PROVIDED ENTRIES Block Start
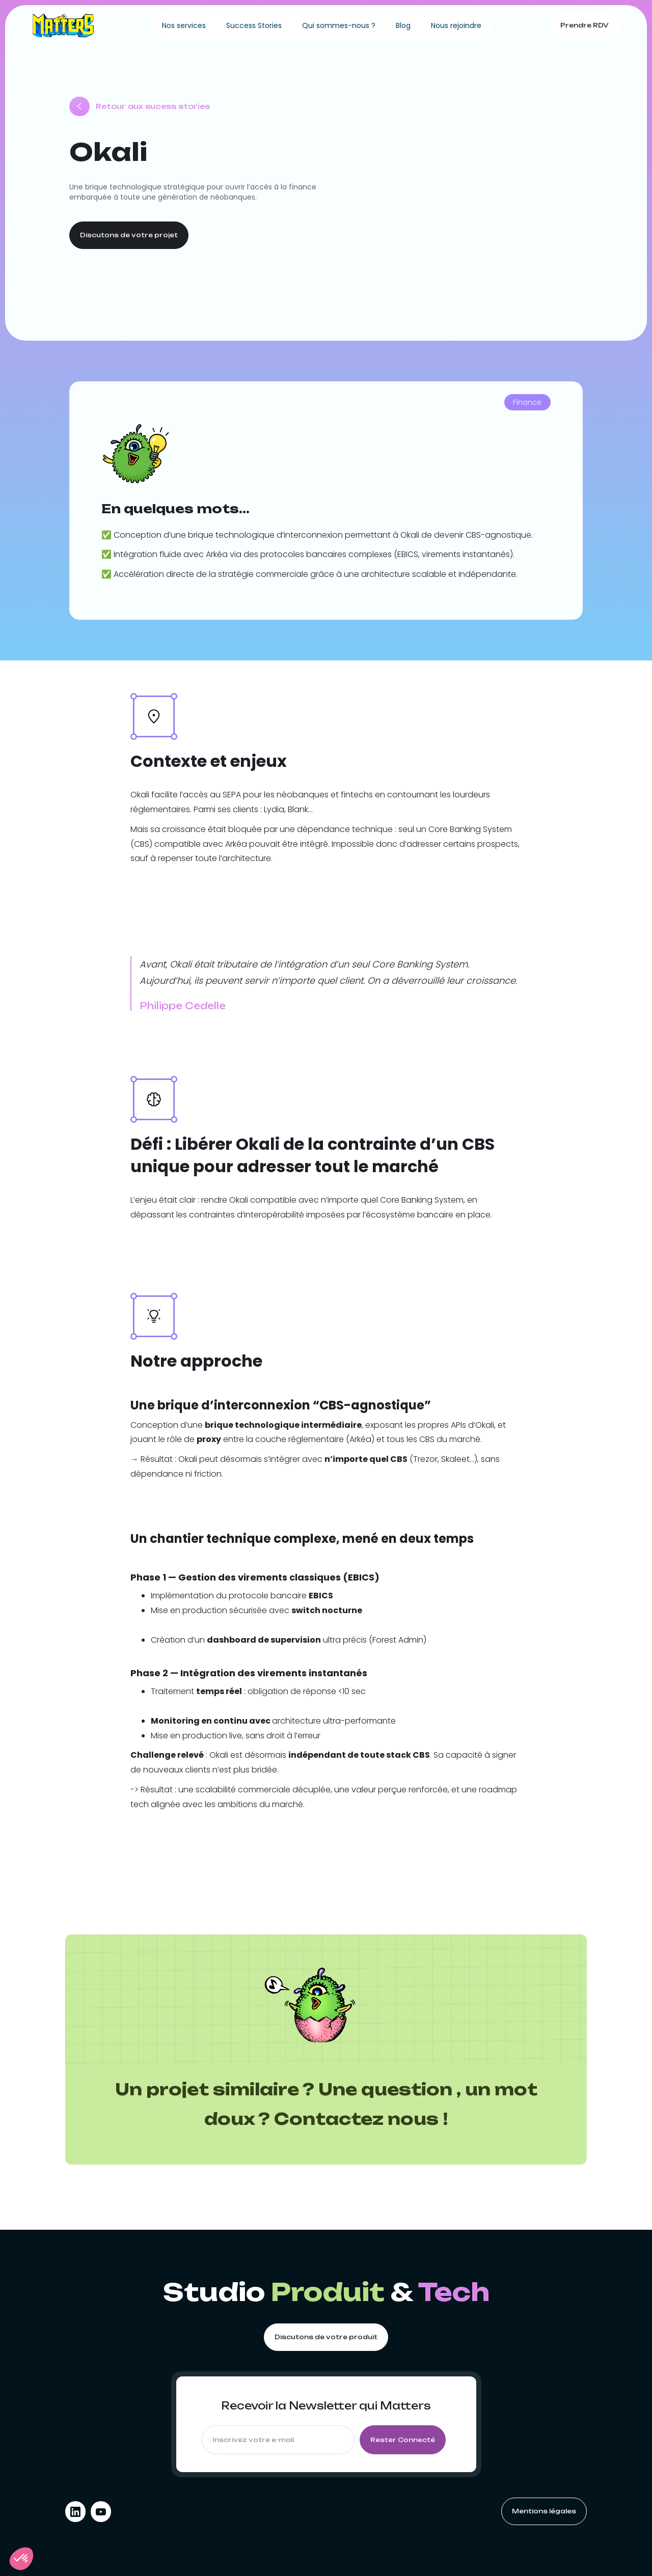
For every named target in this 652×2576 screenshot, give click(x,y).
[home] (63, 25)
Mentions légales (544, 2511)
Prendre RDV (584, 25)
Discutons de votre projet (129, 235)
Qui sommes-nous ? (338, 25)
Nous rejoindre (456, 25)
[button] (21, 2558)
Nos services (184, 25)
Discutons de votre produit (326, 2337)
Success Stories (254, 25)
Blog (403, 25)
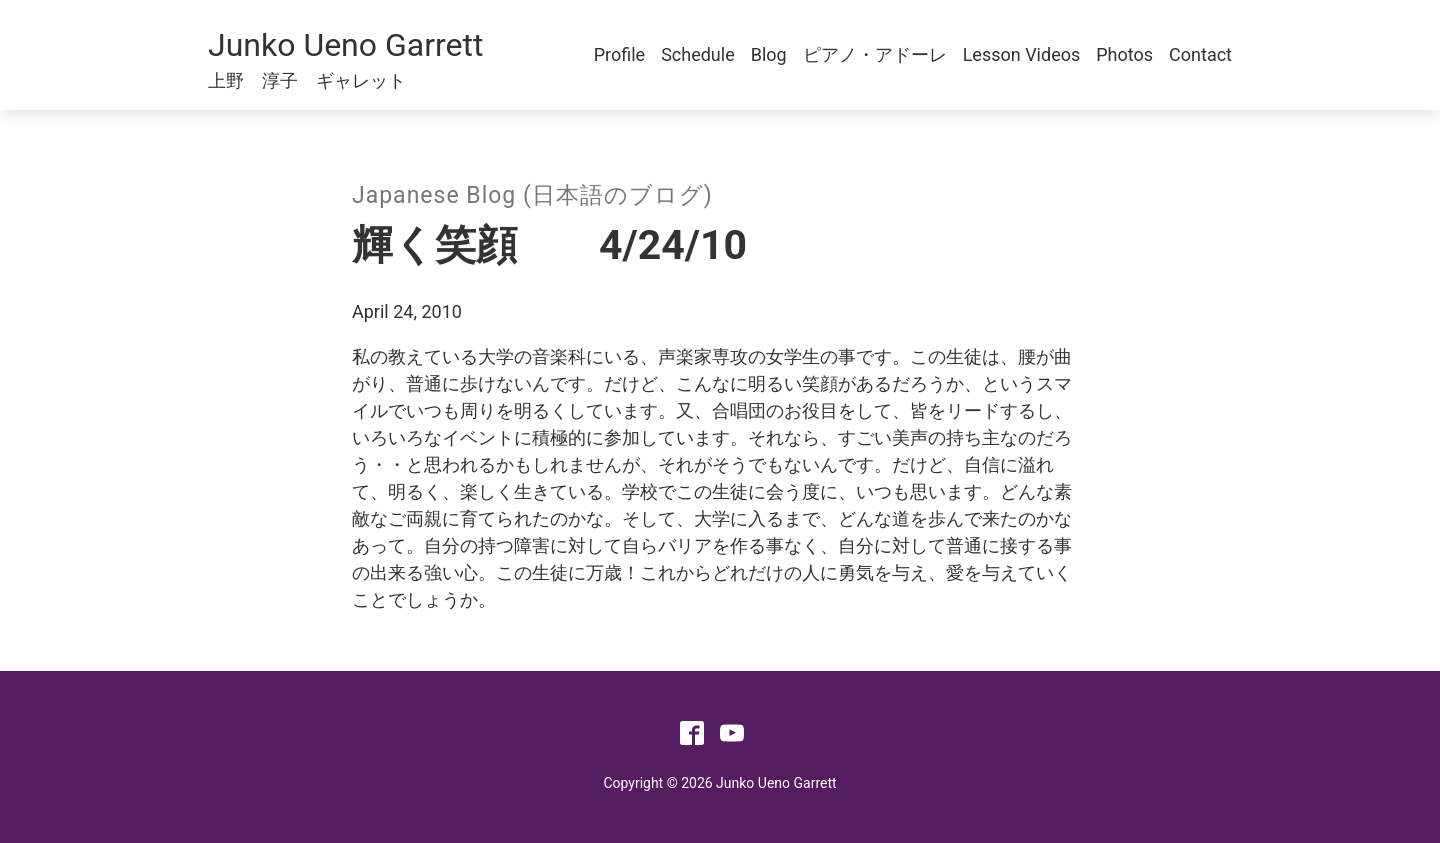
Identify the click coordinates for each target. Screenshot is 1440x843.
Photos (1124, 54)
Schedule (698, 54)
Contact (1200, 54)
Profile (619, 54)
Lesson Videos (1022, 54)
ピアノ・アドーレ (875, 54)
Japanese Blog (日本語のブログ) (532, 195)
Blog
PROVIDED ENTRIES Block End
Retype the lines starting with the one that holds "Nous rejoindre (456, 25)" and ending with the last line of the data above, both included; skip the pictures.

## SOLUTION
Nous rejoindre (456, 25)
[button] (21, 2558)
Nos services (184, 25)
Discutons de votre produit (326, 2337)
Success Stories (254, 25)
Blog (403, 25)
Identify the click coordinates for each target. Screenshot is 1440x843.
Photos (1124, 54)
Schedule (698, 54)
Contact (1200, 54)
Profile (619, 54)
Lesson Videos (1022, 54)
ピアノ・アドーレ (875, 54)
Japanese Blog (日本語のブログ) (532, 195)
Blog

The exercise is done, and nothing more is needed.